_Task directions_. When you write out the listing, keep every word as it stands and drop the pictures.

_Task input_.
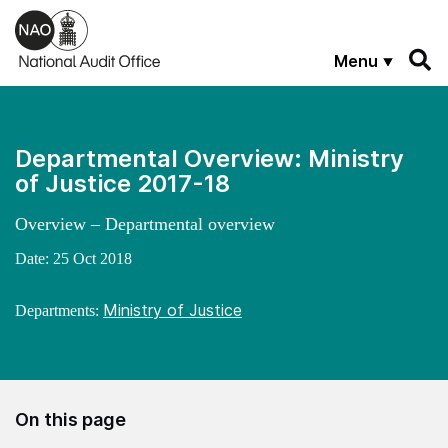
Skip to main content
Menu
Departmental Overview: Ministry
of Justice 2017-18
Overview – Departmental overview
Date:
25 Oct 2018
Ministry of Justice
Departments:
On this page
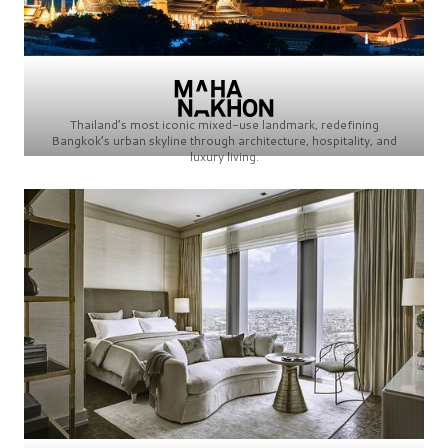
Thailand’s most iconic mixed-use landmark, redefining
Bangkok’s urban skyline through architecture, hospitality, and
luxury living.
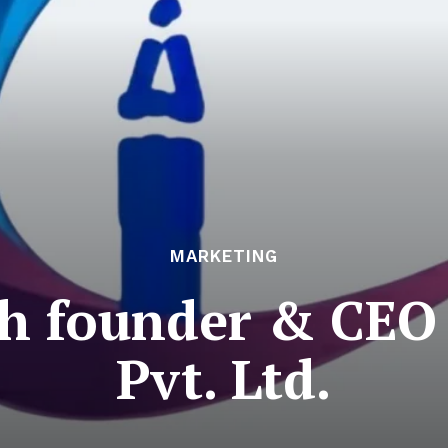
MARKETING
h founder & CEO
Pvt. Ltd.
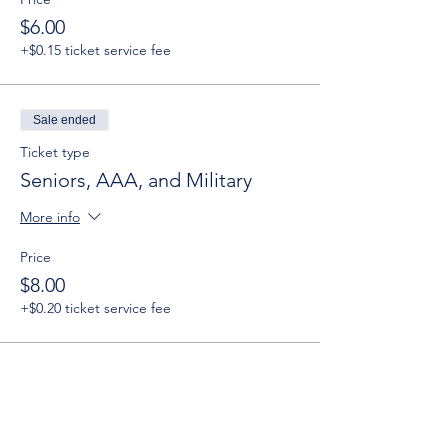
$6.00
+$0.15 ticket service fee
Sale ended
Ticket type
Seniors, AAA, and Military
More info
Price
$8.00
+$0.20 ticket service fee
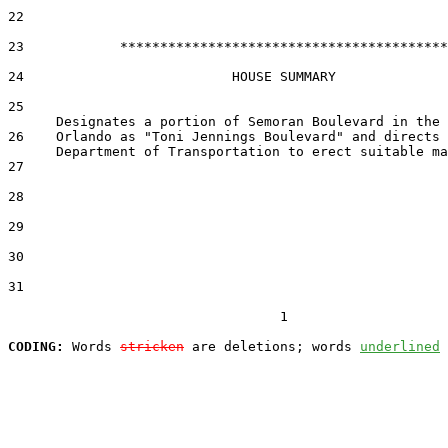
22  

23            *****************************************

24                          HOUSE SUMMARY

25  

26    Orlando as "Toni Jennings Boulevard" and directs 
27  

28  

29  

30  

31  

                                  1

CODING:
 Words 
stricken
 are deletions; words 
underlined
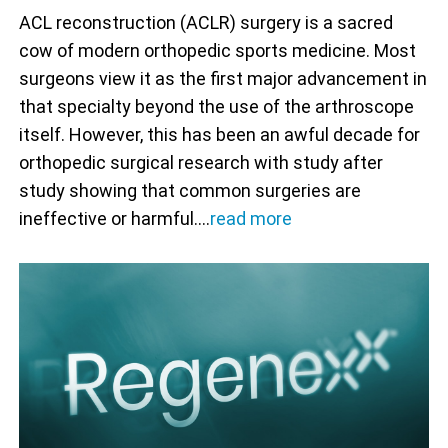
ACL reconstruction (ACLR) surgery is a sacred
cow of modern orthopedic sports medicine. Most
surgeons view it as the first major advancement in
that specialty beyond the use of the arthroscope
itself. However, this has been an awful decade for
orthopedic surgical research with study after
study showing that common surgeries are
ineffective or harmful.…
read more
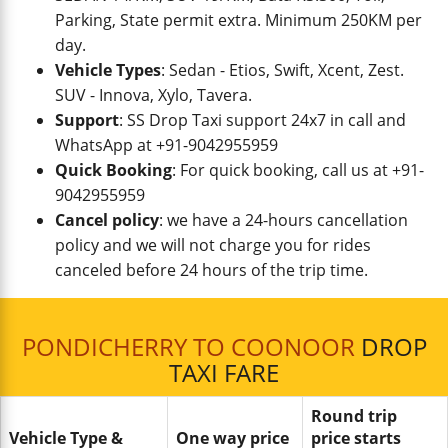
Parking, State permit extra. Minimum 250KM per
day.
Vehicle Types
: Sedan - Etios, Swift, Xcent, Zest.
SUV - Innova, Xylo, Tavera.
Support
: SS Drop Taxi support 24x7 in call and
WhatsApp at +91-9042955959
Quick Booking
: For quick booking, call us at +91-
9042955959
Cancel policy
: we have a 24-hours cancellation
policy and we will not charge you for rides
canceled before 24 hours of the trip time.
PONDICHERRY TO COONOOR
DROP
TAXI FARE
Round trip
Vehicle Type &
One way price
price starts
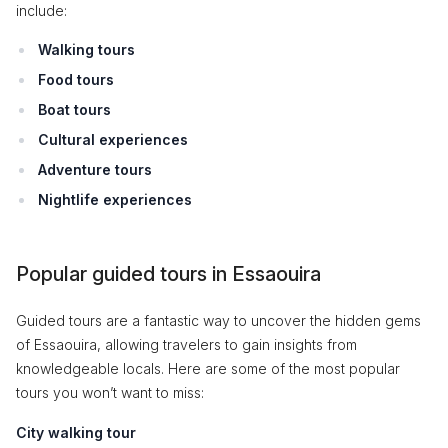
include:
Walking tours
Food tours
Boat tours
Cultural experiences
Adventure tours
Nightlife experiences
Popular guided tours in Essaouira
Guided tours are a fantastic way to uncover the hidden gems
of Essaouira, allowing travelers to gain insights from
knowledgeable locals. Here are some of the most popular
tours you won’t want to miss:
City walking tour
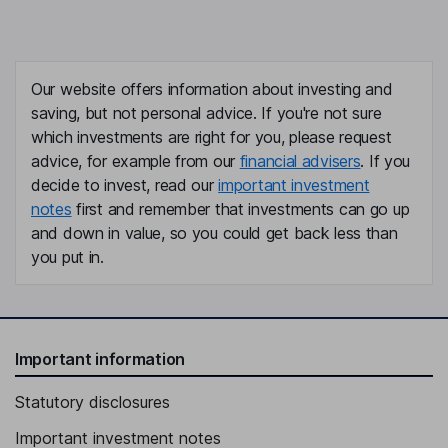
Our website offers information about investing and
saving, but not personal advice. If you're not sure
which investments are right for you, please request
advice, for example from our
financial advisers
. If you
decide to invest, read our
important investment
notes
first and remember that investments can go up
and down in value, so you could get back less than
you put in.
Important information
Statutory disclosures
Important investment notes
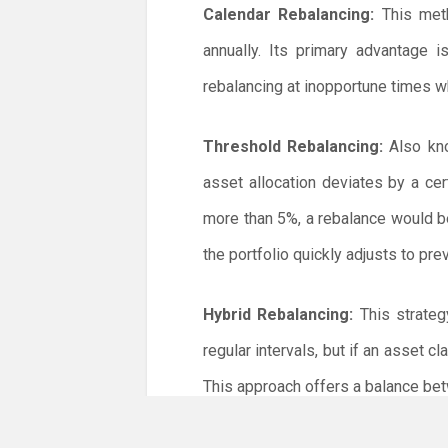
Calendar Rebalancing:
This meth
annually. Its primary advantage 
rebalancing at inopportune times w
Threshold Rebalancing:
Also kno
asset allocation deviates by a cer
more than 5%, a rebalance would b
the portfolio quickly adjusts to pr
Hybrid Rebalancing:
This strateg
regular intervals, but if an asset c
This approach offers a balance be
Steps to Rebalance Your Portfolio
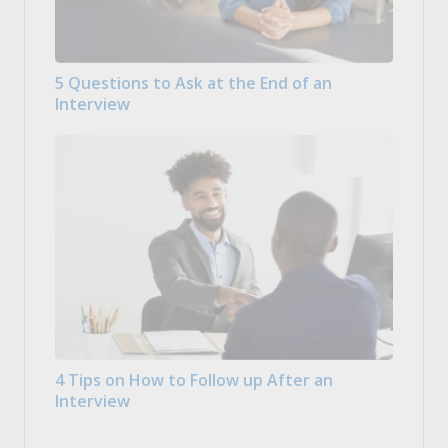
5 Questions to Ask at the End of an
Interview
4 Tips on How to Follow up After an
Interview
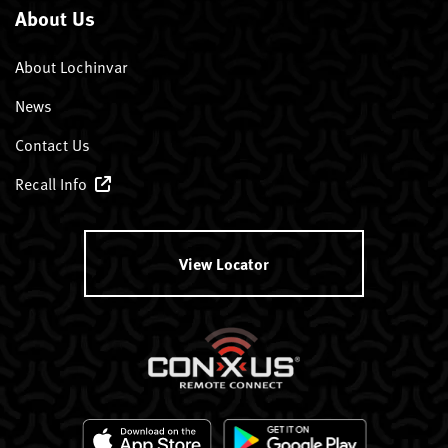
About Us
About Lochinvar
News
Contact Us
Recall Info
View Locator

_Your response_.
Skip to main content
Menu
Departmental Overview: Ministry
of Justice 2017-18
Overview – Departmental overview
Date:
25 Oct 2018
Ministry of Justice
Departments:
On this page
Thailand’s most iconic mixed-use landmark, redefining
Bangkok’s urban skyline through architecture, hospitality, and
luxury living.
MARKETING
h founder & CEO
Pvt. Ltd.
$6.00
+$0.15 ticket service fee
Sale ended
Ticket type
Seniors, AAA, and Military
More info
Price
$8.00
+$0.20 ticket service fee
22  

23            *****************************************

24                          HOUSE SUMMARY

25  

26    Orlando as "Toni Jennings Boulevard" and directs 
27  

28  

29  

30  

31  

                                  1

CODING:
 Words 
stricken
 are deletions; words 
underlined
ACL reconstruction (ACLR) surgery is a sacred
cow of modern orthopedic sports medicine. Most
surgeons view it as the first major advancement in
that specialty beyond the use of the arthroscope
itself. However, this has been an awful decade for
orthopedic surgical research with study after
study showing that common surgeries are
ineffective or harmful.…
read more
Parking, State permit extra. Minimum 250KM per
day.
Vehicle Types
: Sedan - Etios, Swift, Xcent, Zest.
SUV - Innova, Xylo, Tavera.
Support
: SS Drop Taxi support 24x7 in call and
WhatsApp at +91-9042955959
Quick Booking
: For quick booking, call us at +91-
9042955959
Cancel policy
: we have a 24-hours cancellation
policy and we will not charge you for rides
canceled before 24 hours of the trip time.
PONDICHERRY TO COONOOR
DROP
TAXI FARE
Round trip
Vehicle Type &
One way price
price starts
include:
Walking tours
Food tours
Boat tours
Cultural experiences
Adventure tours
Nightlife experiences
Popular guided tours in Essaouira
Guided tours are a fantastic way to uncover the hidden gems
of Essaouira, allowing travelers to gain insights from
knowledgeable locals. Here are some of the most popular
tours you won’t want to miss:
City walking tour
Our website offers information about investing and
saving, but not personal advice. If you're not sure
which investments are right for you, please request
advice, for example from our
financial advisers
. If you
decide to invest, read our
important investment
notes
first and remember that investments can go up
and down in value, so you could get back less than
you put in.
Important information
Statutory disclosures
Important investment notes
Calendar Rebalancing:
This meth
annually. Its primary advantage 
rebalancing at inopportune times w
Threshold Rebalancing:
Also kno
asset allocation deviates by a cer
more than 5%, a rebalance would b
the portfolio quickly adjusts to pr
Hybrid Rebalancing:
This strateg
regular intervals, but if an asset c
This approach offers a balance be
Steps to Rebalance Your Portfolio
5 Questions to Ask at the End of an
Interview
4 Tips on How to Follow up After an
Interview
About Us
About Lochinvar
News
Contact Us
Recall Info
View Locator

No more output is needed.